Supplied data Start Marker

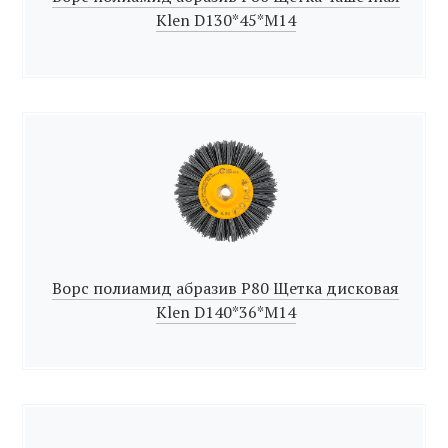
Klen D130*45*M14
Ворс полиамид абразив Р80 Щетка дисковая
Klen D140*36*M14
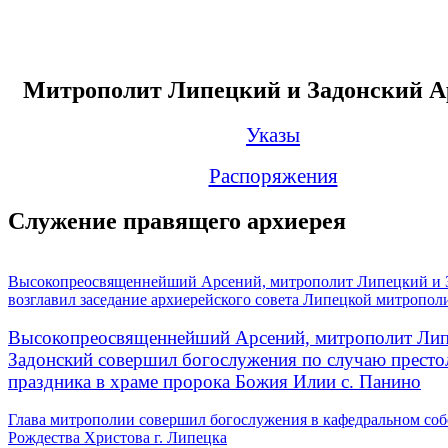
Митрополит Липецкий и Задонский А
Указы
Распоряжения
Служение правящего архиерея
Высокопреосвященнейший Арсений, митрополит Липецкий и 
возглавил заседание архиерейского совета Липецкой митропол
Высокопреосвященнейший Арсений, митрополит Лип
Задонский совершил богослужения по случаю престо
праздника в храме пророка Божия Илии с. Панино
Глава митрополии совершил богослужения в кафедральном соб
Рождества Христова г. Липецка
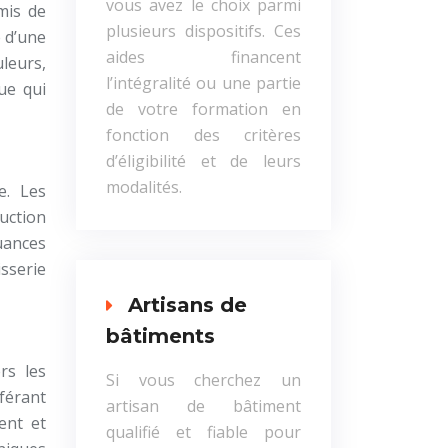
vous avez le choix parmi
mis de
plusieurs dispositifs. Ces
e d’une
aides financent
uleurs,
l’intégralité ou une partie
que qui
de votre formation en
fonction des critères
d’éligibilité et de leurs
modalités.
e. Les
duction
nuances
sserie
Artisans de
bâtiments
rs les
Si vous cherchez un
férant
artisan de bâtiment
ent et
qualifié et fiable pour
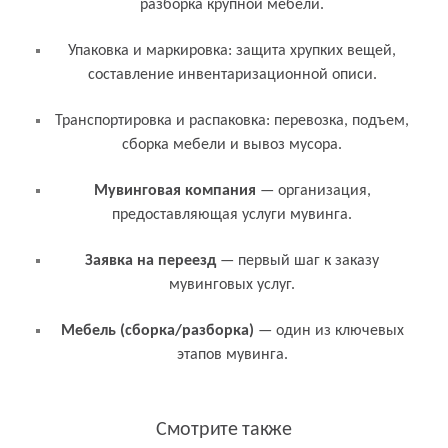
разборка крупной мебели.
Упаковка и маркировка: защита хрупких вещей,
составление инвентаризационной описи.
Транспортировка и распаковка: перевозка, подъем,
сборка мебели и вывоз мусора.
Связанные термины и понятия
Мувинговая компания
— организация,
предоставляющая услуги мувинга.
Заявка на переезд
— первый шаг к заказу
мувинговых услуг.
Мебель (сборка/разборка)
— один из ключевых
этапов мувинга.
Смотрите также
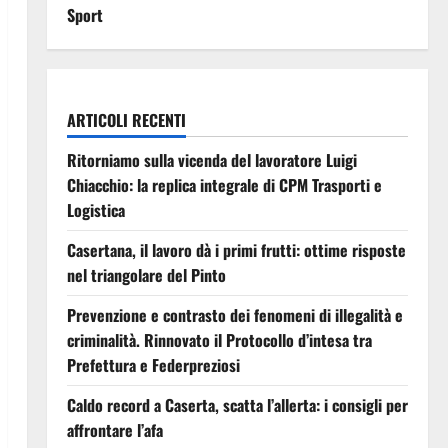
Sport
ARTICOLI RECENTI
Ritorniamo sulla vicenda del lavoratore Luigi
Chiacchio: la replica integrale di CPM Trasporti e
Logistica
Casertana, il lavoro dà i primi frutti: ottime risposte
nel triangolare del Pinto
Prevenzione e contrasto dei fenomeni di illegalità e
criminalità. Rinnovato il Protocollo d’intesa tra
Prefettura e Federpreziosi
Caldo record a Caserta, scatta l’allerta: i consigli per
affrontare l’afa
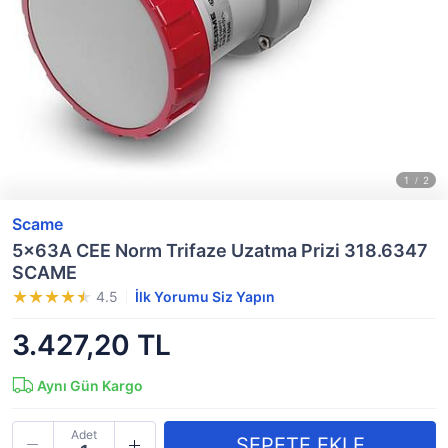
Scame
5x63A CEE Norm Trifaze Uzatma Prizi 318.6347
SCAME
4.5
İlk Yorumu Siz Yapın
3.427,20 TL
Aynı Gün Kargo
Adet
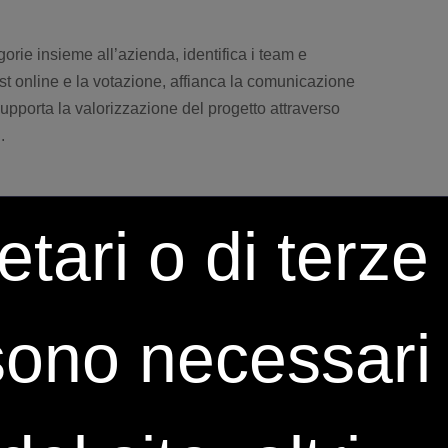
gorie insieme all’azienda, identifica i team e
test online e la votazione, affianca la comunicazione
supporta la valorizzazione del progetto attraverso
.
tari o di terze
 sono necessari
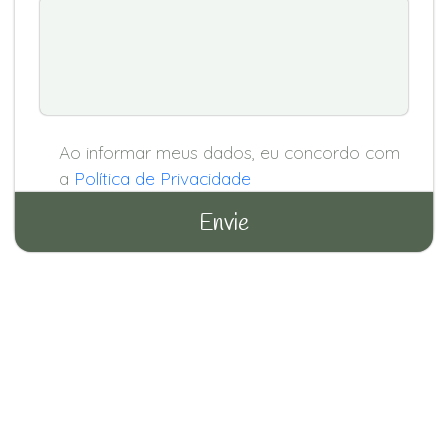
Ao informar meus dados, eu concordo com
a
Política de Privacidade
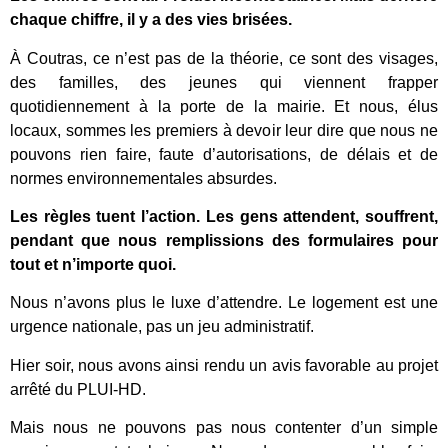
chaque chiffre, il y a des vies brisées.
À Coutras, ce n’est pas de la théorie, ce sont des visages,
des familles, des jeunes qui viennent frapper
quotidiennement à la porte de la mairie. Et nous, élus
locaux, sommes les premiers à devoir leur dire que nous ne
pouvons rien faire, faute d’autorisations, de délais et de
normes environnementales absurdes.
Les règles tuent l’action. Les gens attendent, souffrent,
pendant que nous remplissions des formulaires pour
tout et n’importe quoi.
Nous n’avons plus le luxe d’attendre. Le logement est une
urgence nationale, pas un jeu administratif.
Hier soir, nous avons ainsi rendu un avis favorable au projet
arrêté du PLUI-HD.
Mais nous ne pouvons pas nous contenter d’un simple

Supplied data End Marker

Retype every entry above exactly and, please, skip the pictures.

Klen D130*45*M14
Ворс полиамид абразив Р80 Щетка дисковая
Klen D140*36*M14
Митрополит Липецкий и Задонский А
Указы
Распоряжения
Служение правящего архиерея
Высокопреосвященнейший Арсений, митрополит Липецкий и 
возглавил заседание архиерейского совета Липецкой митропол
Высокопреосвященнейший Арсений, митрополит Лип
Задонский совершил богослужения по случаю престо
праздника в храме пророка Божия Илии с. Панино
Глава митрополии совершил богослужения в кафедральном соб
Рождества Христова г. Липецка
vous avez le choix parmi
mis de
plusieurs dispositifs. Ces
e d’une
aides financent
uleurs,
l’intégralité ou une partie
que qui
de votre formation en
fonction des critères
d’éligibilité et de leurs
modalités.
e. Les
duction
nuances
sserie
Artisans de
bâtiments
rs les
Si vous cherchez un
férant
artisan de bâtiment
ent et
qualifié et fiable pour
разборка крупной мебели.
Упаковка и маркировка: защита хрупких вещей,
составление инвентаризационной описи.
Транспортировка и распаковка: перевозка, подъем,
сборка мебели и вывоз мусора.
Связанные термины и понятия
Мувинговая компания
— организация,
предоставляющая услуги мувинга.
Заявка на переезд
— первый шаг к заказу
мувинговых услуг.
Мебель (сборка/разборка)
— один из ключевых
этапов мувинга.
Смотрите также
Sport
ARTICOLI RECENTI
Ritorniamo sulla vicenda del lavoratore Luigi
Chiacchio: la replica integrale di CPM Trasporti e
Logistica
Casertana, il lavoro dà i primi frutti: ottime risposte
nel triangolare del Pinto
Prevenzione e contrasto dei fenomeni di illegalità e
criminalità. Rinnovato il Protocollo d’intesa tra
Prefettura e Federpreziosi
Caldo record a Caserta, scatta l’allerta: i consigli per
affrontare l’afa
Scame
5x63A CEE Norm Trifaze Uzatma Prizi 318.6347
SCAME
4.5
İlk Yorumu Siz Yapın
3.427,20 TL
Aynı Gün Kargo
Adet
gorie insieme all’azienda, identifica i team e
test online e la votazione, affianca la comunicazione
supporta la valorizzazione del progetto attraverso
.
tari o di terze
 sono necessari
Ao informar meus dados, eu concordo com
a
Política de Privacidade
chaque chiffre, il y a des vies brisées.
À Coutras, ce n’est pas de la théorie, ce sont des visages,
des familles, des jeunes qui viennent frapper
quotidiennement à la porte de la mairie. Et nous, élus
locaux, sommes les premiers à devoir leur dire que nous ne
pouvons rien faire, faute d’autorisations, de délais et de
normes environnementales absurdes.
Les règles tuent l’action. Les gens attendent, souffrent,
pendant que nous remplissions des formulaires pour
tout et n’importe quoi.
Nous n’avons plus le luxe d’attendre. Le logement est une
urgence nationale, pas un jeu administratif.
Hier soir, nous avons ainsi rendu un avis favorable au projet
arrêté du PLUI-HD.
Mais nous ne pouvons pas nous contenter d’un simple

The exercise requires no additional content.